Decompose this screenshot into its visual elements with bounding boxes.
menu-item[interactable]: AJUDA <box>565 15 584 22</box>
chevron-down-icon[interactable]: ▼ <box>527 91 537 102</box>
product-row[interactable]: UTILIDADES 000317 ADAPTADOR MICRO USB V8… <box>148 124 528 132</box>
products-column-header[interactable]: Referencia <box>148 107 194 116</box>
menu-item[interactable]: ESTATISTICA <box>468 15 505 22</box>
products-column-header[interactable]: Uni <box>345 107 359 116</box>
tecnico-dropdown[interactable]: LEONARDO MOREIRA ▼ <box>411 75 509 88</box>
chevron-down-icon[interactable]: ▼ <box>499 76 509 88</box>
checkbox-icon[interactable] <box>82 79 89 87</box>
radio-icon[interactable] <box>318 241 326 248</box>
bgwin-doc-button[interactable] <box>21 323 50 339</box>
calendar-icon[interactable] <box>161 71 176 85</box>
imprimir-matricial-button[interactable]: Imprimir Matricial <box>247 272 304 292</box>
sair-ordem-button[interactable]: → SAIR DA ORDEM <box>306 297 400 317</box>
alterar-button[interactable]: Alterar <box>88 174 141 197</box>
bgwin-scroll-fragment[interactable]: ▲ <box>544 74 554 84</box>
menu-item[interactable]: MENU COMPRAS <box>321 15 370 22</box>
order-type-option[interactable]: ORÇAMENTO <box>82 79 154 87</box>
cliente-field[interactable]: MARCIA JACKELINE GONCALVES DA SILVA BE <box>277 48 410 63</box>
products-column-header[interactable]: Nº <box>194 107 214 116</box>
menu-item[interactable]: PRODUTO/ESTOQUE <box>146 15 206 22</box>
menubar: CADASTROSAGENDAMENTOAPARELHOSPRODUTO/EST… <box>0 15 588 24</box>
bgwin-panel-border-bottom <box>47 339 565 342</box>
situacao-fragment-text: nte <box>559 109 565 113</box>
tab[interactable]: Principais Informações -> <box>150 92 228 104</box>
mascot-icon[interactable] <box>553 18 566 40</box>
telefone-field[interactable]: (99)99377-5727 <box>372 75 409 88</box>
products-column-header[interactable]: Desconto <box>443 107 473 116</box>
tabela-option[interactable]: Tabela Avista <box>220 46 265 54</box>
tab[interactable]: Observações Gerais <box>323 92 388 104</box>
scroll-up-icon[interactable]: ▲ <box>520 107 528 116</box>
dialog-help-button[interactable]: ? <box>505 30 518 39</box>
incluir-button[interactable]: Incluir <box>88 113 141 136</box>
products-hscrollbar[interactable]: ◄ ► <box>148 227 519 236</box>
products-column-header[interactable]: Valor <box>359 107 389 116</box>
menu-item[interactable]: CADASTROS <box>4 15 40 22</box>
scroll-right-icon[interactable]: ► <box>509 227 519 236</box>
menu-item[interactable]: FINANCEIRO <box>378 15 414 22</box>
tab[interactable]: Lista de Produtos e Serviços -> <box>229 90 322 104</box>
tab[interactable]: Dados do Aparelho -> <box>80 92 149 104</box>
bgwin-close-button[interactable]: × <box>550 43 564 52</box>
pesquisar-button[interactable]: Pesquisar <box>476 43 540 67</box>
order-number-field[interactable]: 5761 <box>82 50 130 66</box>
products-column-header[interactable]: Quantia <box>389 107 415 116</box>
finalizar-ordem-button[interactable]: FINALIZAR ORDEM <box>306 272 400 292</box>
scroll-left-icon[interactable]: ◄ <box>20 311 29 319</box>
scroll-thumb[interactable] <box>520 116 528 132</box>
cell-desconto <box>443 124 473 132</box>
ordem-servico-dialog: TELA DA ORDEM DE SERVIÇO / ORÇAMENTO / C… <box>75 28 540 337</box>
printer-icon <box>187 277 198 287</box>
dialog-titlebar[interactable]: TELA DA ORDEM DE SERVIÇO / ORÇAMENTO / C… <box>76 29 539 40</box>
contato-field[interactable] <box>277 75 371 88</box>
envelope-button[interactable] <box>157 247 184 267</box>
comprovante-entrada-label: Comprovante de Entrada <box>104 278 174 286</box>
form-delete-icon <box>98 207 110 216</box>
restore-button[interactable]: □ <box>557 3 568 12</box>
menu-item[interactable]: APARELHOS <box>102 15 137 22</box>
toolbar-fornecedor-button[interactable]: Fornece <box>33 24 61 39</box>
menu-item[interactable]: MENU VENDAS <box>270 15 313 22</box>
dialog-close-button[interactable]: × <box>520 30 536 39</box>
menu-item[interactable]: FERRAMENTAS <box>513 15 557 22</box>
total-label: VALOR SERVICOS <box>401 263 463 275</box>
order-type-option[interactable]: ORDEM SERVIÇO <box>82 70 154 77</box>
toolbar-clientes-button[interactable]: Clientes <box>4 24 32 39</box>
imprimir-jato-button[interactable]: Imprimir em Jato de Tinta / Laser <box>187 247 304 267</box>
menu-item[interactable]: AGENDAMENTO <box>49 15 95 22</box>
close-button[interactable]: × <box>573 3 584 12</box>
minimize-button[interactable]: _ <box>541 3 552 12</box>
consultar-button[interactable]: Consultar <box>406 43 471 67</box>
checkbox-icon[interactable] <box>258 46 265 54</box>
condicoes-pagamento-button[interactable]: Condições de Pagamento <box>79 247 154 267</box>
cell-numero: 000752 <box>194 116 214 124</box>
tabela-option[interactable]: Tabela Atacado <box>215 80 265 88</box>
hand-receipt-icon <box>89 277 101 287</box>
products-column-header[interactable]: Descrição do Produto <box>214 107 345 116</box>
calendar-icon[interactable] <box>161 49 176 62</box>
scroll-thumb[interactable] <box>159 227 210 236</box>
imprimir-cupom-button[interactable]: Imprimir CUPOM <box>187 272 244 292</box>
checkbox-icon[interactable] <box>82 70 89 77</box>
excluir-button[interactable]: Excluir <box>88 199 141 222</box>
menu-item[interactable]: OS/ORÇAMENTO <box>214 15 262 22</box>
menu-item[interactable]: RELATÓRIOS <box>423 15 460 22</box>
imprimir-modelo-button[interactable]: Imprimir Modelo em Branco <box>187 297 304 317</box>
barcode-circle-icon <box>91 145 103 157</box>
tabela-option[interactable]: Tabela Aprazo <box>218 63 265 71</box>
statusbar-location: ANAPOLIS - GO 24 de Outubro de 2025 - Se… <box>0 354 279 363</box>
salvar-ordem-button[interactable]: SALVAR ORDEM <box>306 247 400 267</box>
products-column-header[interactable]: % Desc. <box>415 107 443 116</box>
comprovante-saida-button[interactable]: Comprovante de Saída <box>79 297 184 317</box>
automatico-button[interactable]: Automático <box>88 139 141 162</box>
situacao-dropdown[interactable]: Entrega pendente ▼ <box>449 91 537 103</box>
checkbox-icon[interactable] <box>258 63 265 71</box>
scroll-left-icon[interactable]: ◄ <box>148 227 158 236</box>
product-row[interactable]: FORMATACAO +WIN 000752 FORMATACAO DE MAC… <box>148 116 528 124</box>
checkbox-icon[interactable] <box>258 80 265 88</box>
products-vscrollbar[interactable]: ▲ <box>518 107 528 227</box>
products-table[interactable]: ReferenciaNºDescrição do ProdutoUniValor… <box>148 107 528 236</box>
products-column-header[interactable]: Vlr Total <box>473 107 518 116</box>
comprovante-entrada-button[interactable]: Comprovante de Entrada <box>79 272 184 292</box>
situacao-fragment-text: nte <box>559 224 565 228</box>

..............................

Try it:
Among the lines above, find those that contain the word "left" and copy them.

Solution to this problem:
scroll-left-icon[interactable]: ◄ <box>20 311 29 319</box>
scroll-left-icon[interactable]: ◄ <box>148 227 158 236</box>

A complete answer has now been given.